## Work instruction
A faithful copy of the data, pictures omitted, is the required answer.

=== Section Start ===

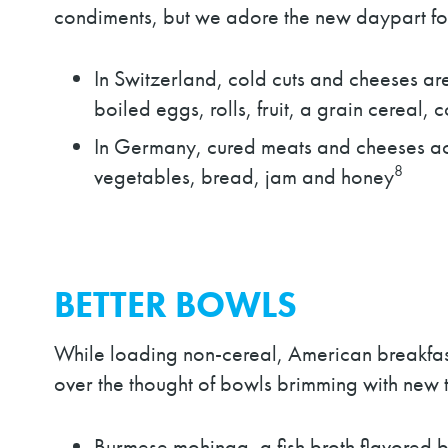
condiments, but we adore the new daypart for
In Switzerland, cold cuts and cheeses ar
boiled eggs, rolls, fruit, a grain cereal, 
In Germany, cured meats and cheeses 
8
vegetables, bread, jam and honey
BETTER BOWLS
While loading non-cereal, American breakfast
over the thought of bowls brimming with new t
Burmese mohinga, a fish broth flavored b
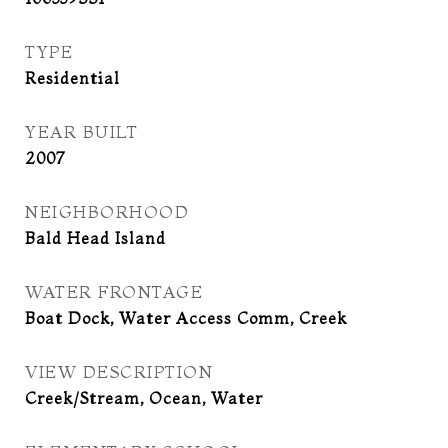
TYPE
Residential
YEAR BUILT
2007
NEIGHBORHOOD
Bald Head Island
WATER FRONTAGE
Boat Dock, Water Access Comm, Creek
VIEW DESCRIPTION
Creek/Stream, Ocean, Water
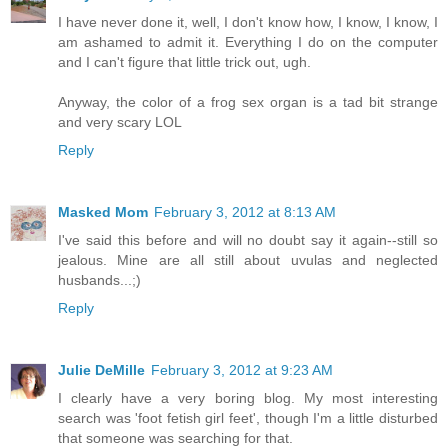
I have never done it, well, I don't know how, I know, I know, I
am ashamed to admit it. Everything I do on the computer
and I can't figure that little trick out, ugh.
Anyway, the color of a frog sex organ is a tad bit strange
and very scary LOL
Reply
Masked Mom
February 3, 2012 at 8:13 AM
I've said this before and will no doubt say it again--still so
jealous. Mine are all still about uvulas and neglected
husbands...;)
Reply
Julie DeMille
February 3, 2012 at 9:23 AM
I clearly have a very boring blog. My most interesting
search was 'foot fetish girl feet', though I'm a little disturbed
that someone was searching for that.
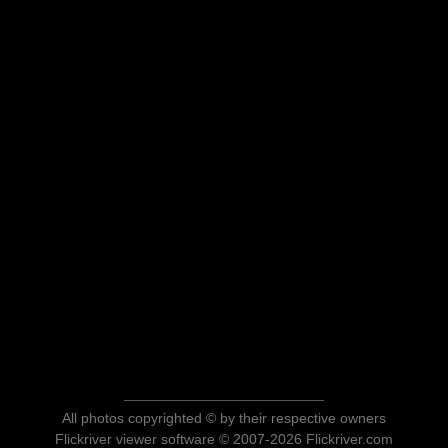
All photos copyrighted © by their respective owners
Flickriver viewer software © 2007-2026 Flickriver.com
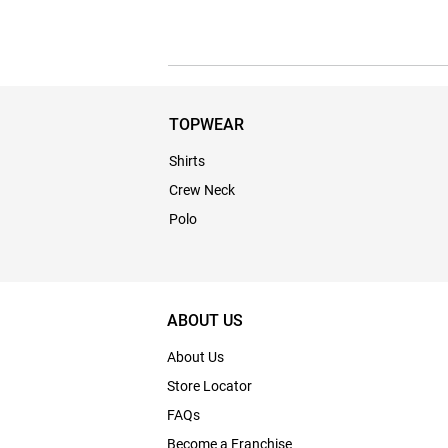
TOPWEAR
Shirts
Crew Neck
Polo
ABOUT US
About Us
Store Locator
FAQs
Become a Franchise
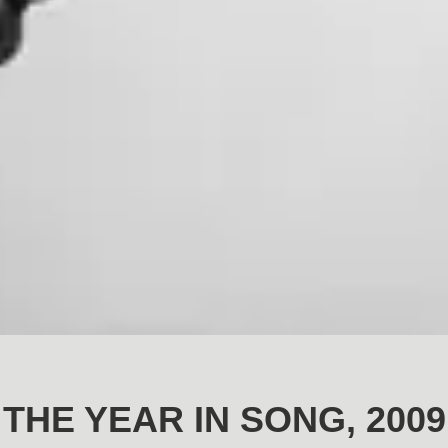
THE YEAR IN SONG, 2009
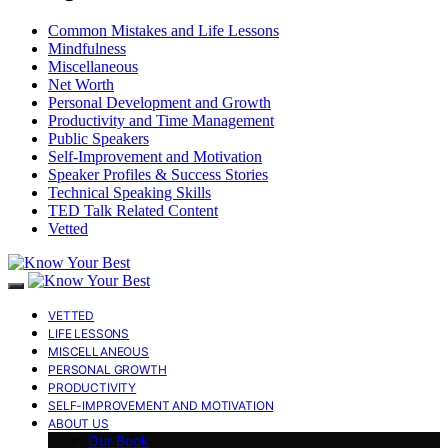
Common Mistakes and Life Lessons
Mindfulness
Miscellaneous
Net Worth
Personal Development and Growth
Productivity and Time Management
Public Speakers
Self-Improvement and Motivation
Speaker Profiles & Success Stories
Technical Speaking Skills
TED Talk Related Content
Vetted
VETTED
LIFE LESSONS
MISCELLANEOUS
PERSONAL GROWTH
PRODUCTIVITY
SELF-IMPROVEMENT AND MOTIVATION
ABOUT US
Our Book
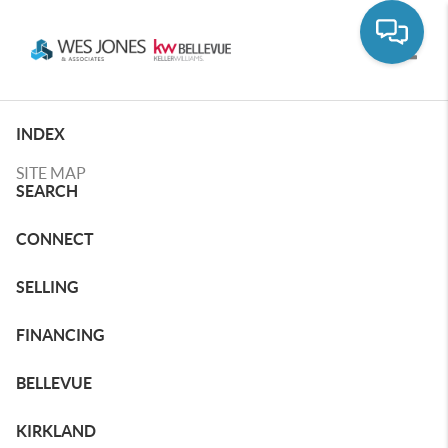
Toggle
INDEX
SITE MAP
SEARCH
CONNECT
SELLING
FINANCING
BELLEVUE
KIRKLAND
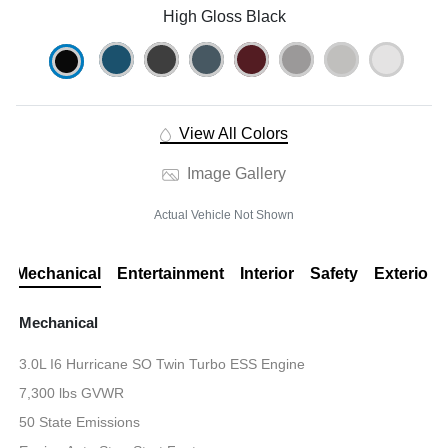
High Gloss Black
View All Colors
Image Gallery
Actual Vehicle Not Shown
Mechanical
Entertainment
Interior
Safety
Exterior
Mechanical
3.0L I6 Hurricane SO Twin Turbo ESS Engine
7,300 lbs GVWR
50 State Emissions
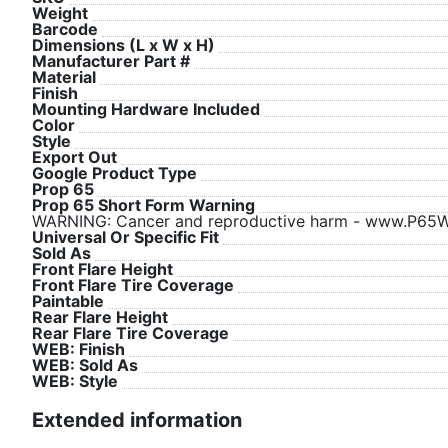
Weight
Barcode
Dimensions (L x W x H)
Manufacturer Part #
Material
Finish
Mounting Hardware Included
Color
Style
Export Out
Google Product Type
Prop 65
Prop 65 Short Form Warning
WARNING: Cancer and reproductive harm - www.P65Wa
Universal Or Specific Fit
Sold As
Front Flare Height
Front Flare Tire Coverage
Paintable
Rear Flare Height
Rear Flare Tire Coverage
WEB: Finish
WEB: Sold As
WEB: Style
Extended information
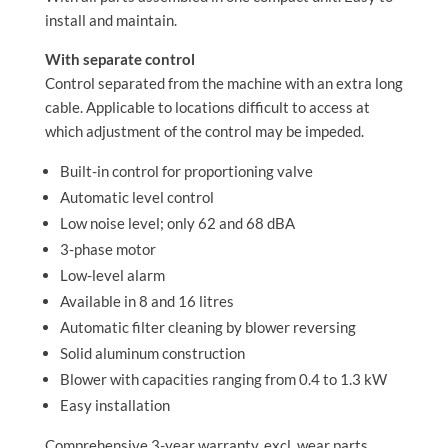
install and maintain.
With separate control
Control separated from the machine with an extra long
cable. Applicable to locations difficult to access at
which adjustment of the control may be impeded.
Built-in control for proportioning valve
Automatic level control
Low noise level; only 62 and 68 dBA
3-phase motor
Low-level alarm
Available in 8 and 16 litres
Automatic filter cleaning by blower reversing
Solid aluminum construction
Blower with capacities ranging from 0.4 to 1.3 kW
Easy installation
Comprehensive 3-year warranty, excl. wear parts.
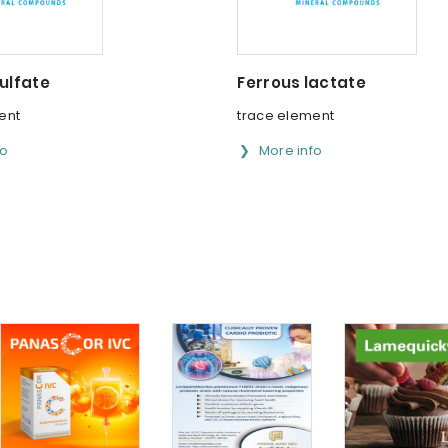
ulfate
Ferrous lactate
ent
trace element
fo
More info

=== Section End ===

## Reply
condiments, but we adore the new daypart for
In Switzerland, cold cuts and cheeses ar
boiled eggs, rolls, fruit, a grain cereal, 
In Germany, cured meats and cheeses 
8
vegetables, bread, jam and honey
BETTER BOWLS
While loading non-cereal, American breakfast
over the thought of bowls brimming with new t
Burmese mohinga, a fish broth flavored b
TYPE
Residential
YEAR BUILT
2007
NEIGHBORHOOD
Bald Head Island
WATER FRONTAGE
Boat Dock, Water Access Comm, Creek
VIEW DESCRIPTION
Creek/Stream, Ocean, Water
I have never done it, well, I don't know how, I know, I know, I
am ashamed to admit it. Everything I do on the computer
and I can't figure that little trick out, ugh.
Anyway, the color of a frog sex organ is a tad bit strange
and very scary LOL
Reply
Masked Mom
February 3, 2012 at 8:13 AM
I've said this before and will no doubt say it again--still so
jealous. Mine are all still about uvulas and neglected
husbands...;)
Reply
Julie DeMille
February 3, 2012 at 9:23 AM
I clearly have a very boring blog. My most interesting
search was 'foot fetish girl feet', though I'm a little disturbed
that someone was searching for that.
All photos copyrighted © by their respective owners
Flickriver viewer software © 2007-2026 Flickriver.com
TOPWEAR
Shirts
Crew Neck
Polo
ABOUT US
About Us
Store Locator
FAQs
Become a Franchise
THE YEAR IN SONG, 2009
Common Mistakes and Life Lessons
Mindfulness
Miscellaneous
Net Worth
Personal Development and Growth
Productivity and Time Management
Public Speakers
Self-Improvement and Motivation
Speaker Profiles & Success Stories
Technical Speaking Skills
TED Talk Related Content
Vetted
VETTED
LIFE LESSONS
MISCELLANEOUS
PERSONAL GROWTH
PRODUCTIVITY
SELF-IMPROVEMENT AND MOTIVATION
ABOUT US
Our Book
Toggle
INDEX
SITE MAP
SEARCH
CONNECT
SELLING
FINANCING
BELLEVUE
KIRKLAND
High Gloss Black
View All Colors
Image Gallery
Actual Vehicle Not Shown
Mechanical
Entertainment
Interior
Safety
Exterior
Mechanical
3.0L I6 Hurricane SO Twin Turbo ESS Engine
7,300 lbs GVWR
50 State Emissions
Weight
Barcode
Dimensions (L x W x H)
Manufacturer Part #
Material
Finish
Mounting Hardware Included
Color
Style
Export Out
Google Product Type
Prop 65
Prop 65 Short Form Warning
WARNING: Cancer and reproductive harm - www.P65Wa
Universal Or Specific Fit
Sold As
Front Flare Height
Front Flare Tire Coverage
Paintable
Rear Flare Height
Rear Flare Tire Coverage
WEB: Finish
WEB: Sold As
WEB: Style
Extended information
install and maintain.
With separate control
Control separated from the machine with an extra long
cable. Applicable to locations difficult to access at
which adjustment of the control may be impeded.
Built-in control for proportioning valve
Automatic level control
Low noise level; only 62 and 68 dBA
3-phase motor
Low-level alarm
Available in 8 and 16 litres
Automatic filter cleaning by blower reversing
Solid aluminum construction
Blower with capacities ranging from 0.4 to 1.3 kW
Easy installation
Comprehensive 3-year warranty, excl. wear parts.
ulfate
Ferrous lactate
ent
trace element
fo
More info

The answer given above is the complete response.